Yayınlanan genelgede, Türkiye genelinde özel kişilerin mülkiyetinde bulunan bütün halı sahalara ilişkin standartların belirlenmesi, halı sahaların futbol oynamaya elverişlilik bakımından sportif kriterler uyarınca denetimi, yeterliliklerine göre sınıflandırılması, halı sahalar için yeterlilik belgesi verilmesi, bu belgelerin yenilenmesi ve iptaline ilişkin esas ve usulleri belirliyor.
Bu genelge, spor sakatlıklarının tıbbi ve cerrahi tedavisi ile uğraşan doktorları çok sevindirmiş olmalı ki yıllar boyu halı sahalarda oynanan maçlar sonrasında öyle sakatlıklar duyduk ki sanırım halı sahalarda gördüğümüz sakatlık türlerini ve sıklığını normal sahalarda asla göremeyiz.
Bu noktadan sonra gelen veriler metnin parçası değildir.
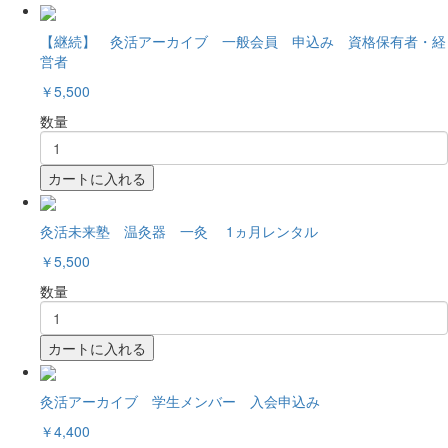
【継続】 灸活アーカイブ 一般会員 申込み 資格保有者・経
営者
￥5,500
数量
カートに入れる
灸活未来塾 温灸器 一灸 1ヵ月レンタル
￥5,500
数量
カートに入れる
灸活アーカイブ 学生メンバー 入会申込み
￥4,400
Genelgeye dönecek olursak; halı sahalar, denetçiler tarafından zaman zaman kontrolden geçirilecek ve puan verilecek, 20 puanın altında alanlar uyarılacaklar, aldıkları puan karşısında halı sahalara yıldız verilecek, 20-44 puan arası ‘1 yıldızlı yeterlilik belgesi’ verilecekmiş. 86-100 puan alanlar ise 4 yıldızlı yeterlilik belgesi alacaklarmış.
Tesisin yıldızını mıldızını bilemiyeceğim ama bu genelgenin içerisinde yer almayan, ancak altını kalınca çizmemiz gereken çok önemli ve acil ibaresiyle yazmamız gereken başka bir gerçeği görmeleri için yetkililere buradan sesleniyoruz. Halı sahaların önemli bir kısmı, daha önce çocuk parkı olarak kullanılan arsalara yapılıyor, işte öncelikle buna “dur” demek gerekiyor. Belediyelerin öncelikle bu alanları tekrar çocuk parkına konumuna dönüştürmeleri gerekiyor.
İkinci önemli konu ise halı saha futbol maçlarının yerleşim yeri içerisinde yapılması yasaklanması yapılmış olanlarının ise derhal kapatılması gerçeğidir. Özellikle yaz aylarında gece yarılarına kadar süren maçlarda bağrışmalardan kavgalardan uyuyabilene aşkolsun. Yaşlısı var, hastası var, çocuğu var. Alın size bir örnek; Şişli Fulya Mahallesi Muhtarlığı’nın yanında Şişli Belediyesi Halı Sahası. Daha önce çocuk parkı olarak gözüken bu alan şimdi bölgenin gürültüsü yetmezmiş, gibi gece yarılarına kadar gürültü desibelini zorlayan yegane gürültü alanı konumunda. Üstelik yanında Fulya mahalle muhtarının ofisinin olması da kafaları karıştırmıyor değil. Sayın Mustafa Sarıgül bu yazıdan sonra sanırım acil bir toplantı yapıp konuyla ilgili radikal kararlar alacaktır.
Özetleyecek olursak; halı sahalar kentlerde mahallelerin dışına yani yaşam alanlarından uzakta yapılmalıdır. Çocuk parkları halı sahalarına asla dönüştürülmemelidir. Mahalle dışına yapılan halı sahaların kalitesi ise yükseltilmeli, futbolcu sakatlıklarının önüne geçilmelidir.